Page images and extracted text
□ □ □ □
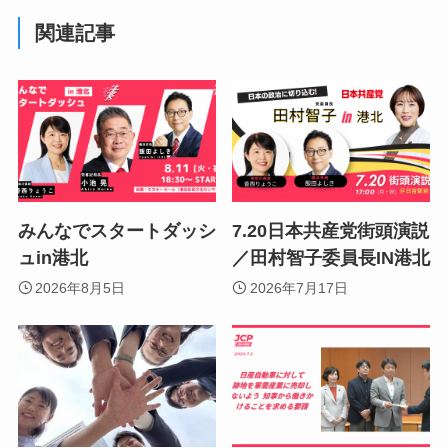
関連記事
みんなでスタートダッシ
7.20日本共産党街頭演説
ュin港北
／田村智子委員長IN港北
2026年8月5日
2026年7月17日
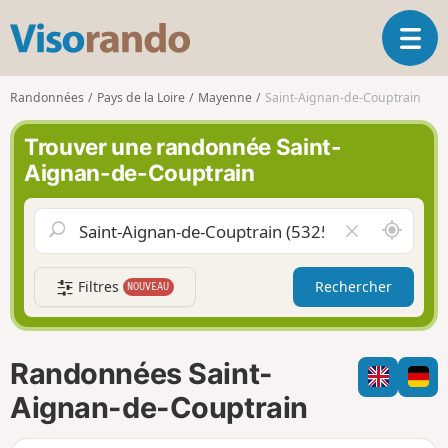
V
O
i
u
s
v
o
Randonnées
Pays de la Loire
Mayenne
Saint-Aignan-de-Couptrain
r
r
i
a
Trouver une randonnée Saint-
r
n
Aignan-de-Couptrain
l
d
a
o
n
A
V
a
u
i
v
t
d
i
Filtres
Rechercher
NOUVEAU
o
e
g
u
r
a
r
l
t
d
e
i
Randonnées Saint-
e
c
o
m
h
Aignan-de-Couptrain
n
o
a
i
m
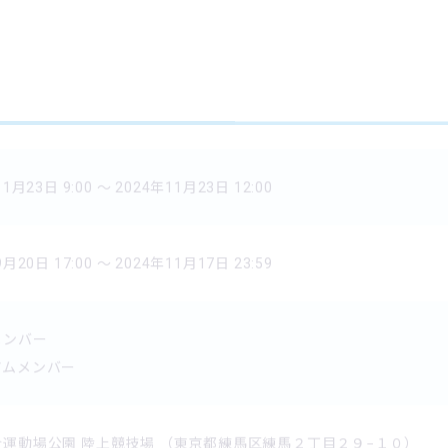
1月23日 9:00 〜 2024年11月23日 12:00
月20日 17:00 〜 2024年11月17日 23:59
メンバー
アムメンバー
運動場公園 陸上競技場 （東京都練馬区練馬２丁目２９−１０）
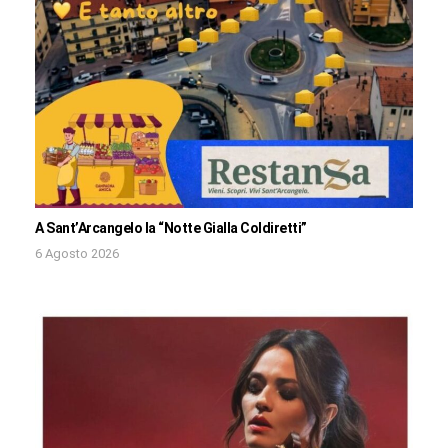
A Sant’Arcangelo la “Notte Gialla Coldiretti”
6 Agosto 2026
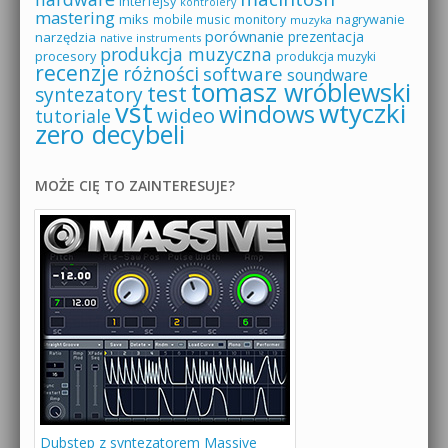
interfejsy
kontrolery
mastering
miks
mobile music
monitory
nagrywanie
muzyka
porównanie
prezentacja
narzędzia
native instruments
produkcja muzyczna
procesory
produkcja muzyki
recenzje
różności
software
soundware
tomasz wróblewski
test
syntezatory
vst
wtyczki
windows
wideo
tutoriale
zero decybeli
MOŻE CIĘ TO ZAINTERESUJE?
Dubstep z syntezatorem Massive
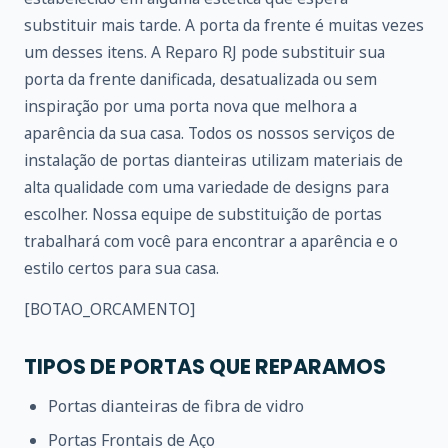
substituir mais tarde. A porta da frente é muitas vezes
um desses itens. A Reparo RJ pode substituir sua
porta da frente danificada, desatualizada ou sem
inspiração por uma porta nova que melhora a
aparência da sua casa. Todos os nossos serviços de
instalação de portas dianteiras utilizam materiais de
alta qualidade com uma variedade de designs para
escolher. Nossa equipe de substituição de portas
trabalhará com você para encontrar a aparência e o
estilo certos para sua casa.
[BOTAO_ORCAMENTO]
TIPOS DE PORTAS QUE REPARAMOS
Portas dianteiras de fibra de vidro
Portas Frontais de Aço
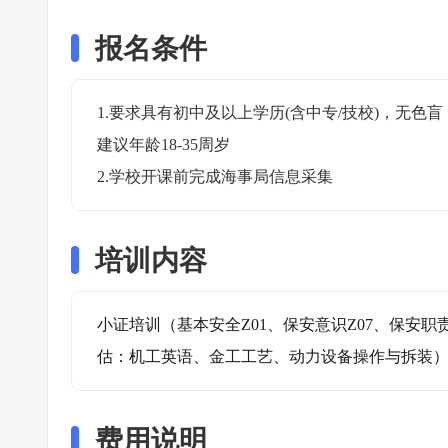
报名条件
1.要求具有初中及以上学历(含中专/技校)，无
建议年龄18-35周岁

2.学校开课前完成海事局信息采集
培训内容
小证培训（基本安全Z01、保安意识Z07、保安职
估：机工英语、金工工艺、动力设备操作与拆装
费用说明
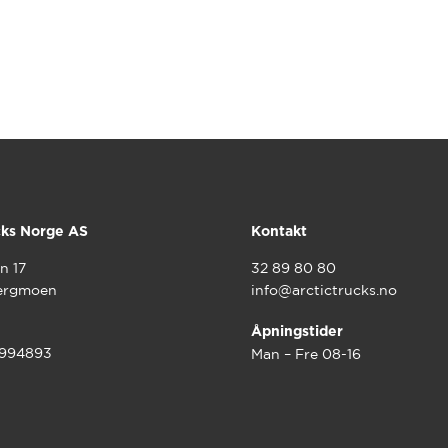
cks Norge AS
Kontakt
n 17
32 89 80 80
ergmoen
info@arctictrucks.no
Åpningstider
9994893
Man – Fre 08-16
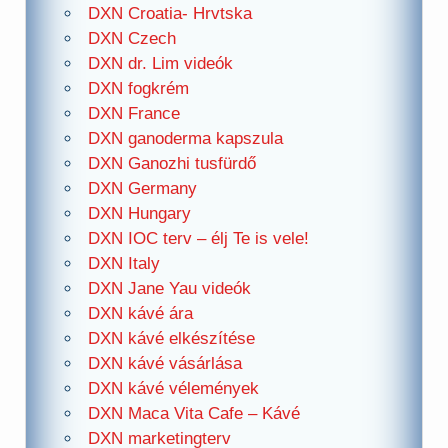
DXN Croatia- Hrvtska
DXN Czech
DXN dr. Lim videók
DXN fogkrém
DXN France
DXN ganoderma kapszula
DXN Ganozhi tusfürdő
DXN Germany
DXN Hungary
DXN IOC terv – élj Te is vele!
DXN Italy
DXN Jane Yau videók
DXN kávé ára
DXN kávé elkészítése
DXN kávé vásárlása
DXN kávé vélemények
DXN Maca Vita Cafe – Kávé
DXN marketingterv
□ □ □ □
* [ASSIGNMENT]:
Please give the records above again exactly as they stand, with no pictures.

* [COMPLETED EXERCISE]:
関連記事
みんなでスタートダッシ
7.20日本共産党街頭演説
ュin港北
／田村智子委員長IN港北
2026年8月5日
2026年7月17日
V
O
i
u
s
v
o
Randonnées
Pays de la Loire
Mayenne
Saint-Aignan-de-Couptrain
r
r
i
a
Trouver une randonnée Saint-
r
n
Aignan-de-Couptrain
l
d
a
o
n
A
V
a
u
i
v
t
d
i
Filtres
Rechercher
NOUVEAU
o
e
g
u
r
a
r
l
t
d
e
i
Randonnées Saint-
e
c
o
m
h
Aignan-de-Couptrain
n
o
a
i
m
1月23日 9:00 〜 2024年11月23日 12:00
月20日 17:00 〜 2024年11月17日 23:59
メンバー
アムメンバー
運動場公園 陸上競技場 （東京都練馬区練馬２丁目２９−１０）
A Sant’Arcangelo la “Notte Gialla Coldiretti”
6 Agosto 2026
interfejsy
kontrolery
mastering
miks
mobile music
monitory
nagrywanie
muzyka
porównanie
prezentacja
narzędzia
native instruments
produkcja muzyczna
procesory
produkcja muzyki
recenzje
różności
software
soundware
tomasz wróblewski
test
syntezatory
vst
wtyczki
windows
wideo
tutoriale
zero decybeli
MOŻE CIĘ TO ZAINTERESUJE?
Dubstep z syntezatorem Massive
substituir mais tarde. A porta da frente é muitas vezes
um desses itens. A Reparo RJ pode substituir sua
porta da frente danificada, desatualizada ou sem
inspiração por uma porta nova que melhora a
aparência da sua casa. Todos os nossos serviços de
instalação de portas dianteiras utilizam materiais de
alta qualidade com uma variedade de designs para
escolher. Nossa equipe de substituição de portas
trabalhará com você para encontrar a aparência e o
estilo certos para sua casa.
[BOTAO_ORCAMENTO]
TIPOS DE PORTAS QUE REPARAMOS
Portas dianteiras de fibra de vidro
Portas Frontais de Aço
报名条件
1.要求具有初中及以上学历(含中专/技校)，无
建议年龄18-35周岁

2.学校开课前完成海事局信息采集
培训内容
小证培训（基本安全Z01、保安意识Z07、保安职
估：机工英语、金工工艺、动力设备操作与拆装
费用说明
cks Norge AS
Kontakt
n 17
32 89 80 80
ergmoen
info@arctictrucks.no
Åpningstider
9994893
Man – Fre 08-16
DXN Croatia- Hrvtska
DXN Czech
DXN dr. Lim videók
DXN fogkrém
DXN France
DXN ganoderma kapszula
DXN Ganozhi tusfürdő
DXN Germany
DXN Hungary
DXN IOC terv – élj Te is vele!
DXN Italy
DXN Jane Yau videók
DXN kávé ára
DXN kávé elkészítése
DXN kávé vásárlása
DXN kávé vélemények
DXN Maca Vita Cafe – Kávé
DXN marketingterv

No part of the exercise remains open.